To see the vicar and surgeon of a country village in company by night, imparts the idea that some one of its inhabitants may be in extremity. It did so now to Mr. Bitterworth—

"Where do you come from?" he asked.

"From Hook's," answered Jan. "The mother's better to-night; but I have had another patient there. The girl, Alice, has seen the ghost, or fancied that she saw it, and was terrified, literally, out of her senses."

"How is she going on?" asked Mr. Bitterworth.

"Physically, do you mean, sir?"

"No, I meant morally, Jan. If all accounts are true, the girl has been losing herself."

"Law!" said Jan. "Deerham has known that this many a month past. I'd try and stop it, if I were Lionel."

"Stop what?" asked Lionel.

"I'd build 'em better dwellings," composedly went on Jan. "They might be brought up to decency then."

"It's true that decency can't put its head into such dwellings as that of the Hooks'," observed the vicar. "People have accused me of showing leniency to Alice Hook, since the scandal has been known; but I cannot show harshness to her when I think of the home the girl was reared in."

The words pricked Lionel. None could think worse of the homes than he did. He spoke in a cross tone; we are all apt to do so, when vexed with ourselves. "What possesses Deerham to show itself so absurd just now? Ghosts! They only affect fear, it is my belief."

"Alice Hook did not affect it, for one," said Jan. "She may have been frightened to some purpose. We found her lying on the ground, insensible. They are stupid, though, all the lot of them."

"Stupid is not the name for it," remarked Lionel. "A little superstition, following on Rachel's peculiar death, may have been excusable, considering the ignorance of the people here, and the tendency to superstition inherent in human nature. But why it should have been revived now, I cannot imagine."
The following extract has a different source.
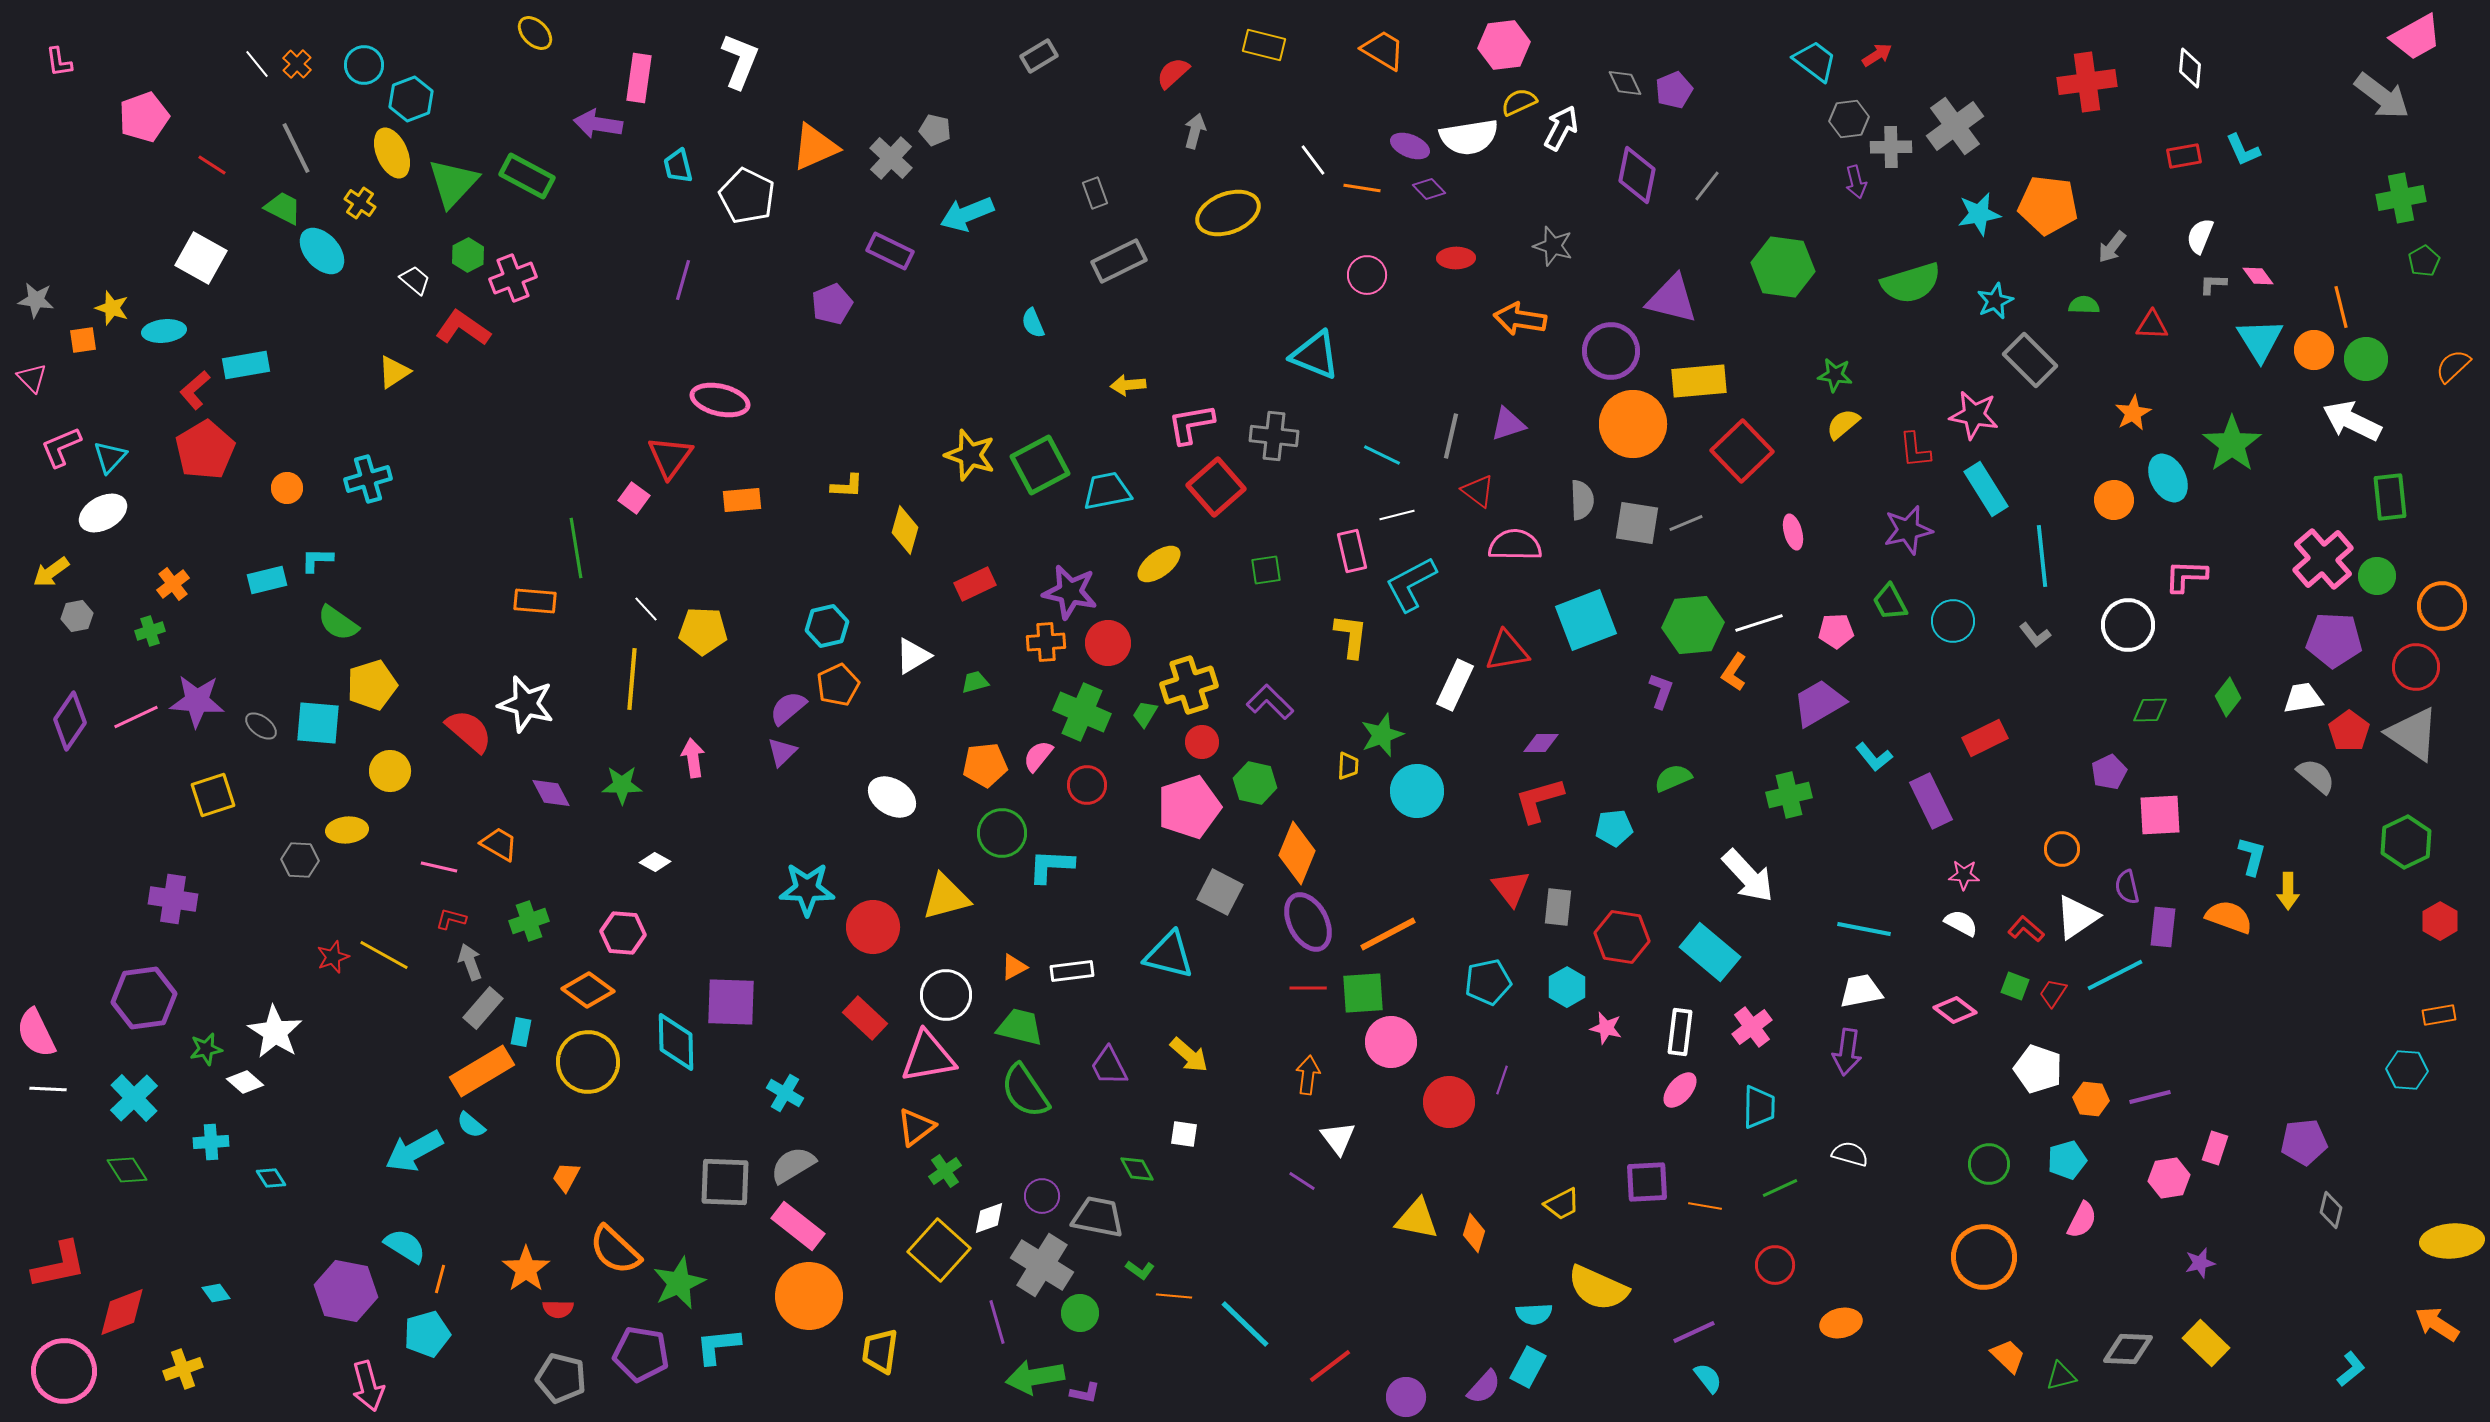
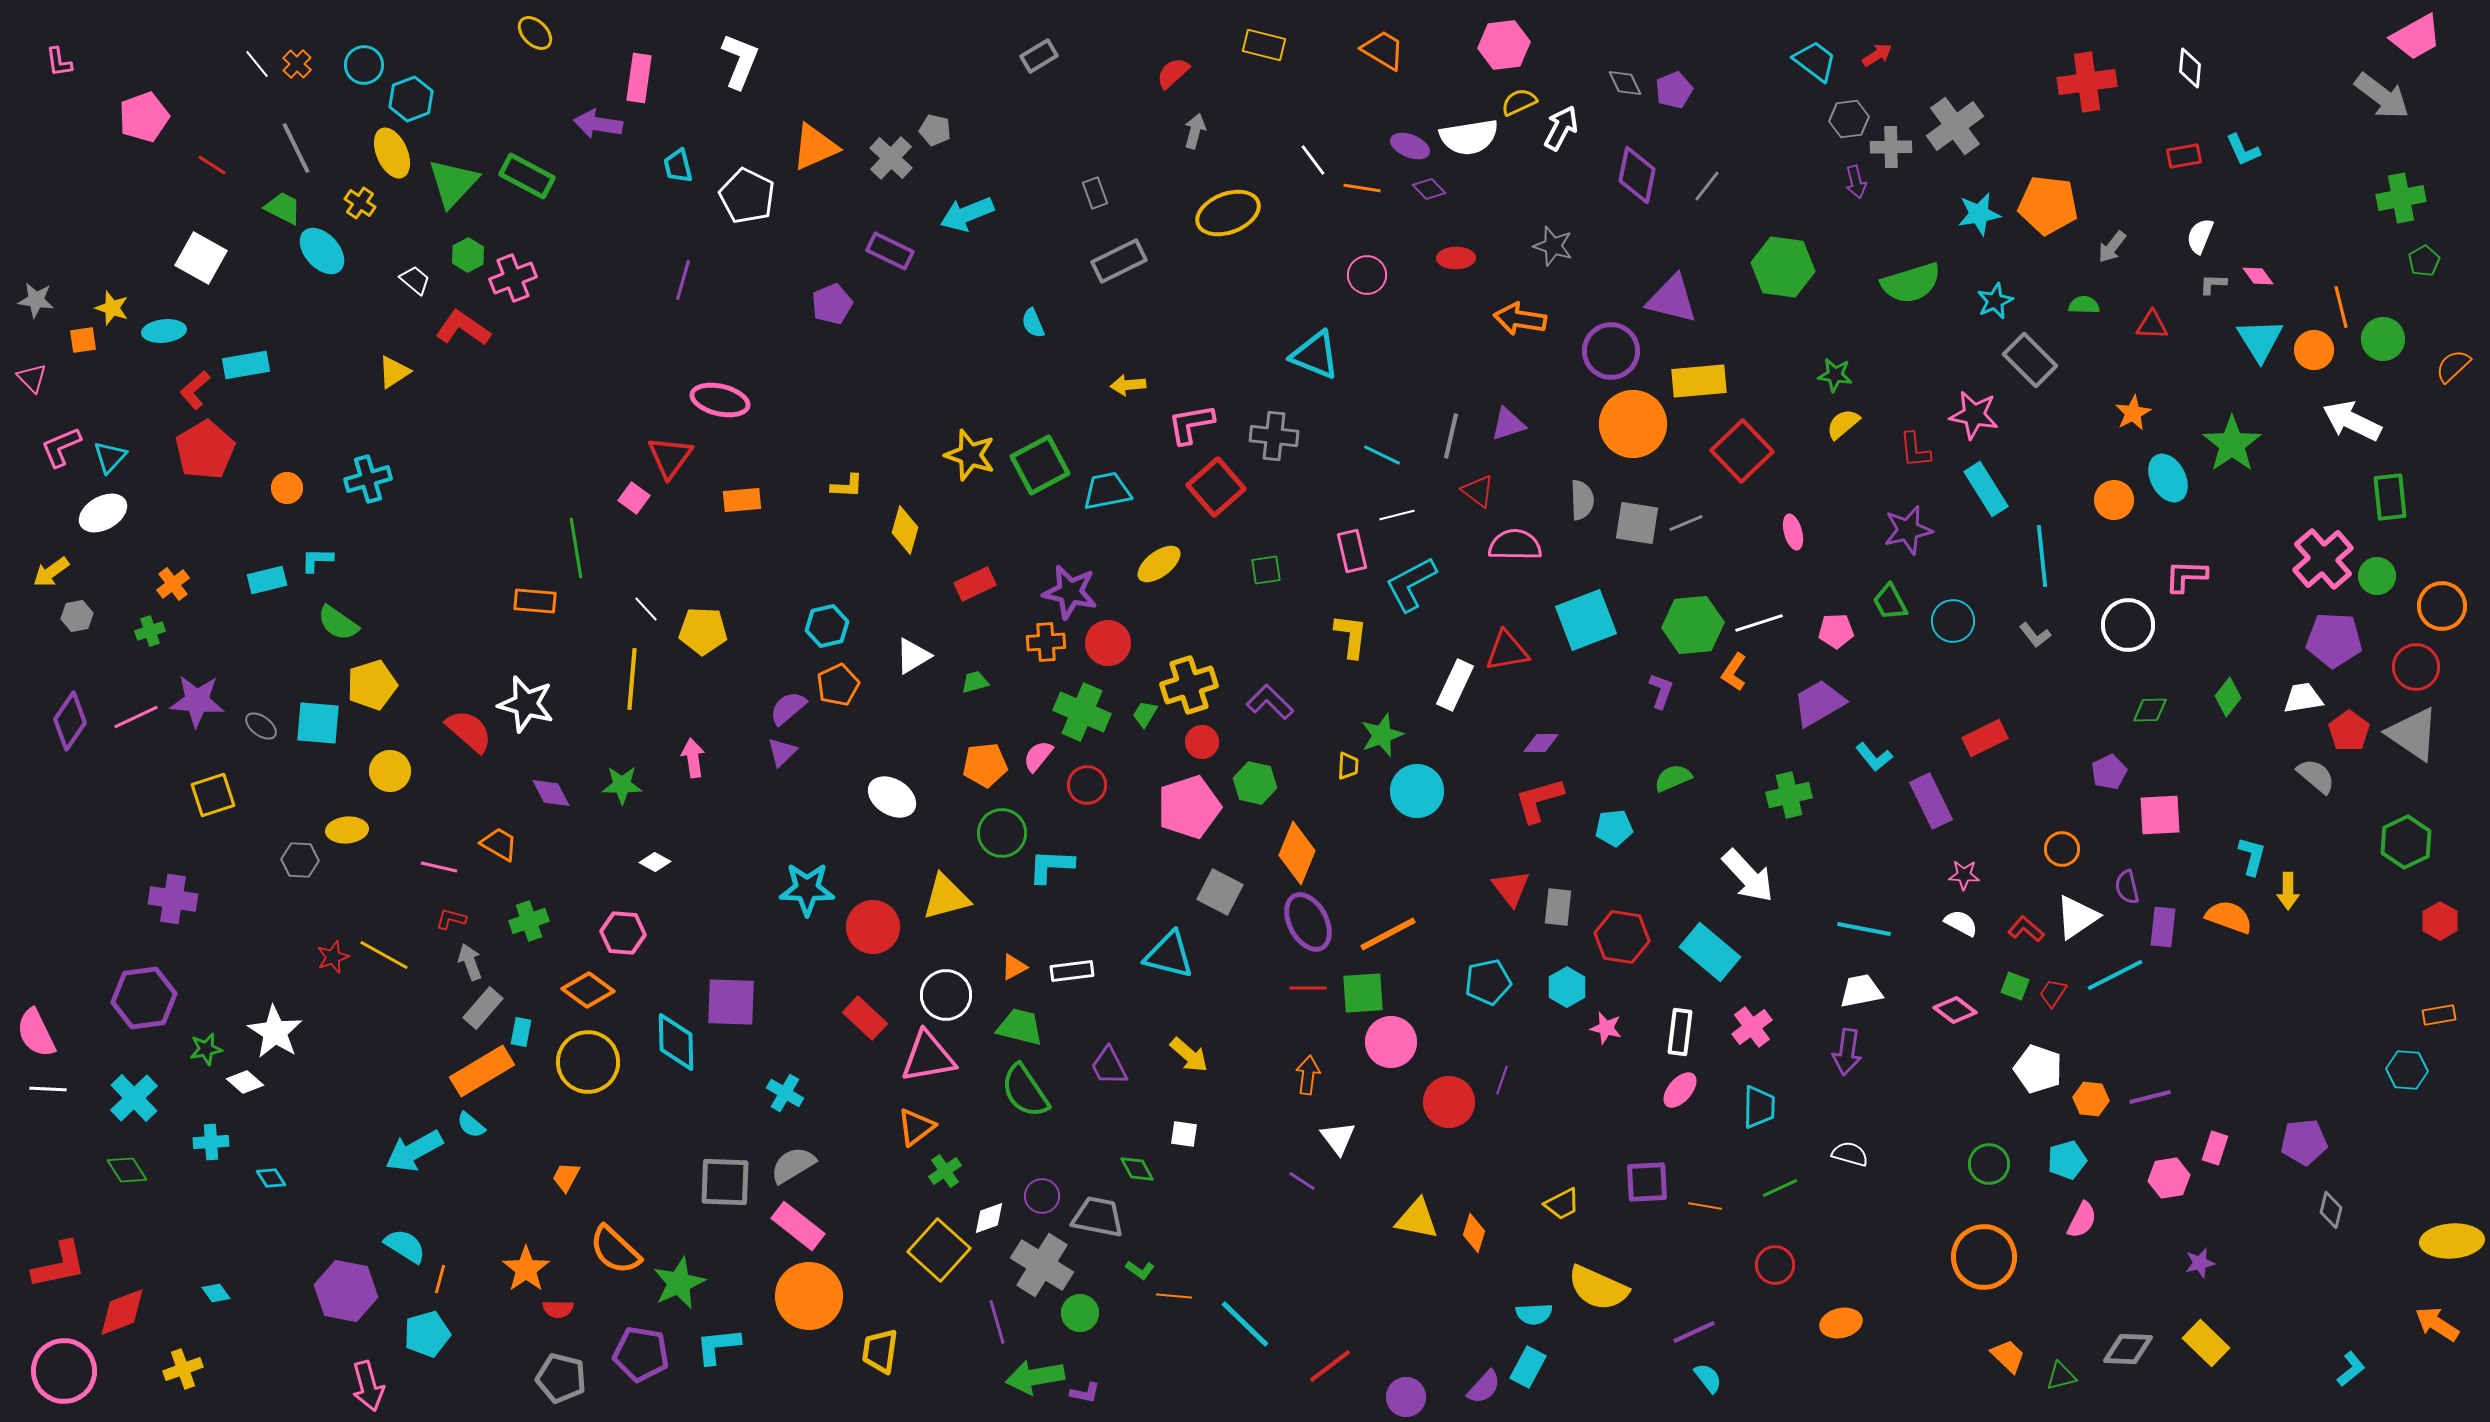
green circle at (2366, 359): moved 17 px right, 20 px up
Mr. Bitterworth and Jan had walked on. The vicar touched Lionel on the arm, not immediately to follow them.

"Mr. Verner, I do not hold good with the policy which seems to prevail, of keeping this matter from you," he said, in a confidential tone. "I cannot see the expediency of it in any way. It is not Rachel's Frost's ghost that is said to be terrifying people."

"Whose then?" asked Lionel.

"Frederick Massingbird's."

Lionel paused, as if his ears deceived him.

"Whose?" he repeated.

"Frederick Massingbird's."

"How perfectly absurd!" he presently exclaimed.

"True," said Mr. Bourne. "So absurd that, were it not for a circumstance which has happened to-night, I scarcely think I should have brought myself to repeat it. My conviction is, that some person bearing an extraordinary resemblance to Frederick Massingbird is walking about to terrify the neighbourhood."

"I should think there's not another face living, that bears a resemblance to Fred Massingbird's," observed Lionel. "How have you heard this?"

"The first to tell me of it was old Matthew Frost. He saw him plainly, believing it to be Frederick Massingbird's spirit—although he had never believed in spirits before. Dan Duff holds to it that he saw it; and now Alice Hook; besides others. I turned a deaf ear to all, Mr. Verner; but to-night I met one so like Frederick Massingbird that, were Massingbird not dead, I could have sworn it was himself. It was wondrously like him, even to the mark on the cheek."

"I never heard such a tale!" uttered Lionel.

"That is precisely what I said—until to-night. I assure you the resemblance is so great, that if we have all female Deerham in fits, I shall not wonder. It strikes me—it is the only solution I can come to—that some one is personating Frederick Massingbird for the purpose of a mischievous joke—though how they get up the resemblance is another thing. Let me advise you to see into it, Mr. Verner."

Mr. Bitterworth and Jan were turning round in front, waiting; and the vicar hastened on, leaving Lionel glued to the spot where he stood.